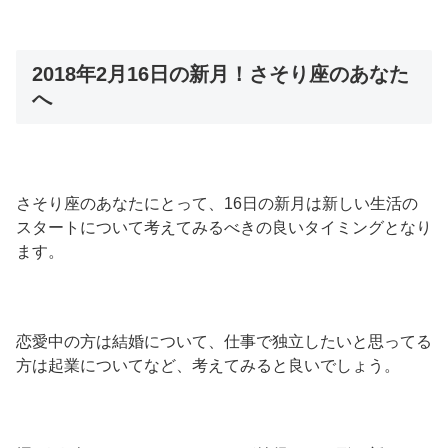
2018年2月16日の新月！さそり座のあなた
へ
さそり座のあなたにとって、16日の新月は新しい生活の
スタートについて考えてみるべきの良いタイミングとなり
ます。
恋愛中の方は結婚について、仕事で独立したいと思ってる
方は起業についてなど、考えてみると良いでしょう。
-------
Exclude every picture and restate the listing word for word.

#### TASK RESPONSE
2018年2月16日の新月！さそり座のあなた
へ
さそり座のあなたにとって、16日の新月は新しい生活の
スタートについて考えてみるべきの良いタイミングとなり
ます。
恋愛中の方は結婚について、仕事で独立したいと思ってる
方は起業についてなど、考えてみると良いでしょう。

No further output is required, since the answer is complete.